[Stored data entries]
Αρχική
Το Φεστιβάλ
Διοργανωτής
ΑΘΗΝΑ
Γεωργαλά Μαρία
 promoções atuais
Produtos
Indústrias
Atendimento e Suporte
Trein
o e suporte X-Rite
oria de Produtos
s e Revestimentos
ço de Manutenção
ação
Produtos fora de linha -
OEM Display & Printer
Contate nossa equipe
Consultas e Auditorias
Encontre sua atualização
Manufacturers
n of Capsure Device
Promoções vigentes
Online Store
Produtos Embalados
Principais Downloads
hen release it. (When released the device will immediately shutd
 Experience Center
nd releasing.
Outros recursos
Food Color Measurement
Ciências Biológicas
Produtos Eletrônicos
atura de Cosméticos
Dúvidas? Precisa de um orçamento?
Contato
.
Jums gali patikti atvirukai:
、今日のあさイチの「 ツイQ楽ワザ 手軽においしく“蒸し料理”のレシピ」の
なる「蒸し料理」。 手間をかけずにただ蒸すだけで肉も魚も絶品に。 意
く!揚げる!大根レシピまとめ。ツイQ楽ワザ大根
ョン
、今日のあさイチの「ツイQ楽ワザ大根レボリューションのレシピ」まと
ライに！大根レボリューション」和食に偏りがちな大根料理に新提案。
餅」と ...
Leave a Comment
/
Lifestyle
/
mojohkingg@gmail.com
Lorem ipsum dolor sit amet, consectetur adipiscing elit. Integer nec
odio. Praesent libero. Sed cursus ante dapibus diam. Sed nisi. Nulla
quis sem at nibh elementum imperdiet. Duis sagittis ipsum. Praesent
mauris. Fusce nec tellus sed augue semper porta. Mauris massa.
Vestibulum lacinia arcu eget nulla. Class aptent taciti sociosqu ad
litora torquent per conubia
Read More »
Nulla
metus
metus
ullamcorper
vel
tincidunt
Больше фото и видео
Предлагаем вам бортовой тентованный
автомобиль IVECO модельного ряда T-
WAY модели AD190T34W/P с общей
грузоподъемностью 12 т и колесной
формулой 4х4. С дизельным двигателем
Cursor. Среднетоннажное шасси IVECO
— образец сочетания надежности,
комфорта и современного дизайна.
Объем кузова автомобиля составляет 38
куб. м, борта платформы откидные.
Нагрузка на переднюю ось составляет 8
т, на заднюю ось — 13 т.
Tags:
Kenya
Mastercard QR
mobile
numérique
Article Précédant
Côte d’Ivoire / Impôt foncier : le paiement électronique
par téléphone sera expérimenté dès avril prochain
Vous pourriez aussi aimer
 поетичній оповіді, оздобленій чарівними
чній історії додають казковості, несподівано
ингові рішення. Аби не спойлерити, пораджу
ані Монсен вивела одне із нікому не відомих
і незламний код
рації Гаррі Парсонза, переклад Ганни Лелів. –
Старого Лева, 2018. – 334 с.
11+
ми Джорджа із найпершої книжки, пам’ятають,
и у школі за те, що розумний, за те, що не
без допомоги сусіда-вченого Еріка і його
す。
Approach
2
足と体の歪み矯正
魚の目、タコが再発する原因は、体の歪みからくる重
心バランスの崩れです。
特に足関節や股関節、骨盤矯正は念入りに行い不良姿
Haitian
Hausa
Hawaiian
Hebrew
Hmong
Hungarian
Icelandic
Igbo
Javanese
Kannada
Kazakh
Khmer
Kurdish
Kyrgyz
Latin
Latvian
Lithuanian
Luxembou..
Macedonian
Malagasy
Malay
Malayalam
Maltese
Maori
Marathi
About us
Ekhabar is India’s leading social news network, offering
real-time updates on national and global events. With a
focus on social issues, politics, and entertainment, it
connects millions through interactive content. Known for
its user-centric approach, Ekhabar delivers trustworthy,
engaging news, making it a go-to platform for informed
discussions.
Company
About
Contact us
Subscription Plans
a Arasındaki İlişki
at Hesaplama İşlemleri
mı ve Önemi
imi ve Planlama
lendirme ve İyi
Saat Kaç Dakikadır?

- _Task objective_
Repeat every record, keeping each line exactly as it is.

- _Answer box_
Αρχική
Το Φεστιβάλ
Διοργανωτής
ΑΘΗΝΑ
Γεωργαλά Μαρία
 promoções atuais
Produtos
Indústrias
Atendimento e Suporte
Trein
o e suporte X-Rite
oria de Produtos
s e Revestimentos
ço de Manutenção
ação
Produtos fora de linha -
OEM Display & Printer
Contate nossa equipe
Consultas e Auditorias
Encontre sua atualização
Manufacturers
n of Capsure Device
Promoções vigentes
Online Store
Produtos Embalados
Principais Downloads
hen release it. (When released the device will immediately shutd
 Experience Center
nd releasing.
Outros recursos
Food Color Measurement
Ciências Biológicas
Produtos Eletrônicos
atura de Cosméticos
Dúvidas? Precisa de um orçamento?
Contato
.
Jums gali patikti atvirukai:
、今日のあさイチの「 ツイQ楽ワザ 手軽においしく“蒸し料理”のレシピ」の
なる「蒸し料理」。 手間をかけずにただ蒸すだけで肉も魚も絶品に。 意
く!揚げる!大根レシピまとめ。ツイQ楽ワザ大根
ョン
、今日のあさイチの「ツイQ楽ワザ大根レボリューションのレシピ」まと
ライに！大根レボリューション」和食に偏りがちな大根料理に新提案。
餅」と ...
Leave a Comment
/
Lifestyle
/
mojohkingg@gmail.com
Lorem ipsum dolor sit amet, consectetur adipiscing elit. Integer nec
odio. Praesent libero. Sed cursus ante dapibus diam. Sed nisi. Nulla
quis sem at nibh elementum imperdiet. Duis sagittis ipsum. Praesent
mauris. Fusce nec tellus sed augue semper porta. Mauris massa.
Vestibulum lacinia arcu eget nulla. Class aptent taciti sociosqu ad
litora torquent per conubia
Read More »
Nulla
metus
metus
ullamcorper
vel
tincidunt
Больше фото и видео
Предлагаем вам бортовой тентованный
автомобиль IVECO модельного ряда T-
WAY модели AD190T34W/P с общей
грузоподъемностью 12 т и колесной
формулой 4х4. С дизельным двигателем
Cursor. Среднетоннажное шасси IVECO
— образец сочетания надежности,
комфорта и современного дизайна.
Объем кузова автомобиля составляет 38
куб. м, борта платформы откидные.
Нагрузка на переднюю ось составляет 8
т, на заднюю ось — 13 т.
Tags:
Kenya
Mastercard QR
mobile
numérique
Article Précédant
Côte d’Ivoire / Impôt foncier : le paiement électronique
par téléphone sera expérimenté dès avril prochain
Vous pourriez aussi aimer
 поетичній оповіді, оздобленій чарівними
чній історії додають казковості, несподівано
ингові рішення. Аби не спойлерити, пораджу
ані Монсен вивела одне із нікому не відомих
і незламний код
рації Гаррі Парсонза, переклад Ганни Лелів. –
Старого Лева, 2018. – 334 с.
11+
ми Джорджа із найпершої книжки, пам’ятають,
и у школі за те, що розумний, за те, що не
без допомоги сусіда-вченого Еріка і його
す。
Approach
2
足と体の歪み矯正
魚の目、タコが再発する原因は、体の歪みからくる重
心バランスの崩れです。
特に足関節や股関節、骨盤矯正は念入りに行い不良姿
Haitian
Hausa
Hawaiian
Hebrew
Hmong
Hungarian
Icelandic
Igbo
Javanese
Kannada
Kazakh
Khmer
Kurdish
Kyrgyz
Latin
Latvian
Lithuanian
Luxembou..
Macedonian
Malagasy
Malay
Malayalam
Maltese
Maori
Marathi
About us
Ekhabar is India’s leading social news network, offering
real-time updates on national and global events. With a
focus on social issues, politics, and entertainment, it
connects millions through interactive content. Known for
its user-centric approach, Ekhabar delivers trustworthy,
engaging news, making it a go-to platform for informed
discussions.
Company
About
Contact us
Subscription Plans
a Arasındaki İlişki
at Hesaplama İşlemleri
mı ve Önemi
imi ve Planlama
lendirme ve İyi
Saat Kaç Dakikadır?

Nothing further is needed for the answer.